Excipients are usually conventional pharmaceutical excipients, for example, fillers such as, but not limited to, sugar alcohols, e.g. lactose, microcrystalline cellulose, mannitol, sorbitol and xylitol, isomalt, starch saccharification products, talc, sucrose, cereal corn or potato starch, where present in a concentration of about 0.02 to about 50, preferably about 0.20 to about 20% by weight based on the total weight of the mixture; lubricants, glidants and mold release agents such as, but not limited to, magnesium, aluminum and calcium stearates, talc and silicones, and animal or vegetable fats, especially in hydrogenated form and those which are solid at room temperature; flow regulators, e.g. colloidal silica (highly dispersed silicon dioxide); dyes such as, but not limited to, azo dyes, organic or inorganic pigments or dyes of natural origin, with preference being given to inorganic pigments e.g. iron oxides, where present, in a concentration of about 0.001 to about 10, preferably about 0.1 to about 3% by weight, based on the total weight of the mixture; stabilizers such as, but not limited to, antioxidants, light stabilizers, hydroperoxide destroyers, radical scavengers, stabilizers against microbial attack; plasticizers, especially those described below. It is also possible to add wetting agents, preservatives, disintegrants, adsorbents and surfactants, especially anionic and nonionic, such as, for example, soaps and soap-like surfactants, alkyl sulfates and alkylsulfonates, salts of bile acids, alkoxylated fatty alcohols, alkoxylated alkylphenols, alkoxylated fatty acids and fatty acid glycerol esters, which may be alkoxylated, and solubilizers such as Cremophor® (polyethoxylated castor oil), Gelucire® and Labrafil® vitamin E TPGS and Tween® (ethoxylated sorbitan fatty acid esters). Excipients, for the purpose of the present invention, also refers to substances for producing a solid solution with the active substance. Examples of these excipients are pentaerythritol and pentaerythritol tetraacetate, urea, phosphatides such as lecithin, polymers such as, for example, polyethylene oxides and polypropylene oxides and their block copolymers (poloxamers) citric and succinic acids, bile acids, stearins and others as indicated, for example, by J. L. Ford, Pharm. Acta Hely. 61, (1986), pp. 69-88.
In one embodiment the pharmaceutical formulation usable according to the invention can contain an enteric binder which can be an enteric polymer, such as those selected from the group consisting of: hydroxypropylmethylcellulose phthalate, hydroxypropylmethyl-cellulose acetate succinate, carboxymethylethylcellulose, cellulose acetate phthalate, cellulose acetate trimellitate and carboxymethylcellulose sodium. Additionally, the enteric polymer can be a copolymer, such as a copolymer of (meth)acrylic acid and at least one alkyl (meth)acrylic acid ester. The alkyl (meth)acrylic acid ester can be methyl methacrylate. The copolymer can have a ratio of free carboxyl groups to esterified carboxyl groups of about 2:1 to 1:3, preferably, about 1:1.

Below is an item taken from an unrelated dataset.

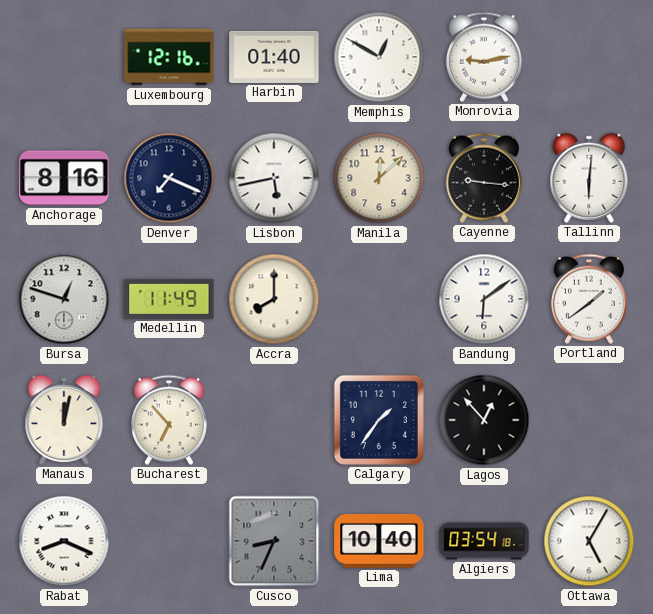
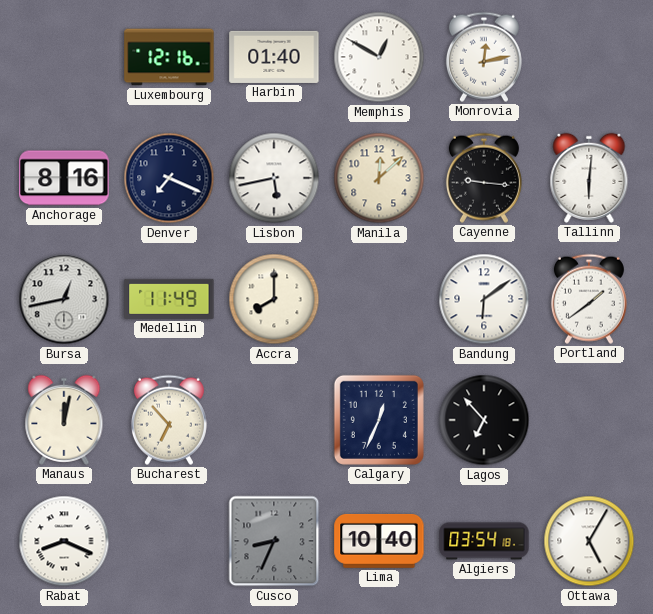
Monrovia: 9:13 -> 12:13
Bursa: 12:48 -> 12:43
Calgary: 1:36 -> 12:34
Lagos: 12:53 -> 6:53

The pharmaceutical formulations of the present invention are mainly used in the physiological practice, particularly, in the medical sector for human. In this sense, the formulations are used as or in dosage forms, i.e. the formulations of the present invention have expedient forms that are appropriate for physiological practice, if necessary together with other excipients. Thus, the term "dosage form" refers to any dosage form that is suitable for administration of active substances to humans.

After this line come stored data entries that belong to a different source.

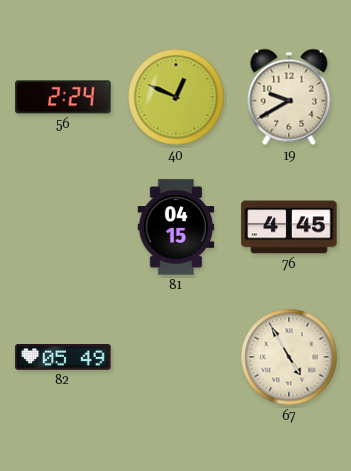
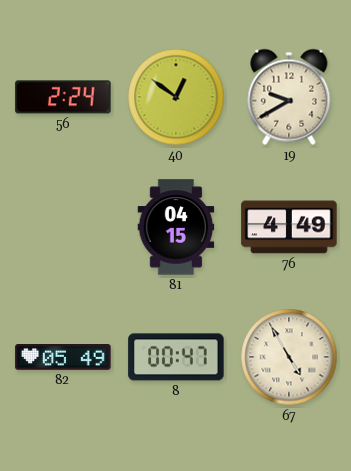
40: 12:49 -> 12:51
76: 4:45 -> 4:49
8: none -> 00:47
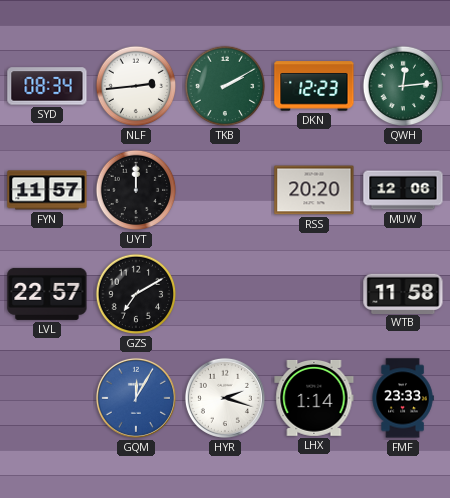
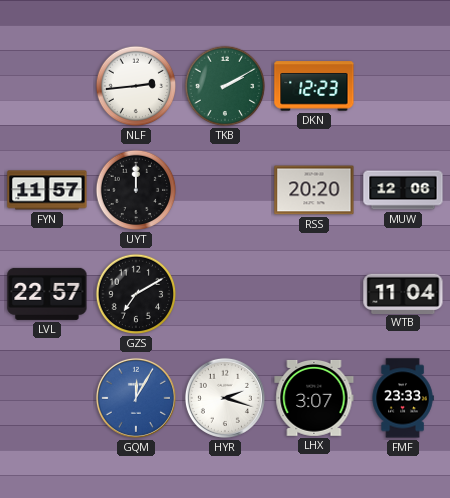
SYD: 08:34 -> none
QWH: 12:14 -> none
WTB: 11:58 -> 11:04
LHX: 1:14 -> 3:07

Conventional dosage forms include, but are not limited to capsules, granules, pellets, powders, suspensions, suppositories, tablets. Granules comprise solid grains of the formulations of the present invention, wherein each grain represents an agglomerate of powder particles. Granules can have a mean corn size in the range of about 0.12 to about 2 mm, preferably about 0.2 to about 0.7 mm. Granules are preferably intended for oral use as dosage forms. The user can be offered single-dose preparations, for example, granules packed in a small bag (sachet), a paper bag or a small bottle, or multidose preparations which require appropriate measuring. However, in many cases, such granules do not represent the actual dosage form, but are intermediates in the manufacture of particular dosage forms, for example, tablet granules to be compressed to tablets, capsule granules to be packed into hard gelatin capsules, or instant granules or granules for oral suspension to be put in water before intake.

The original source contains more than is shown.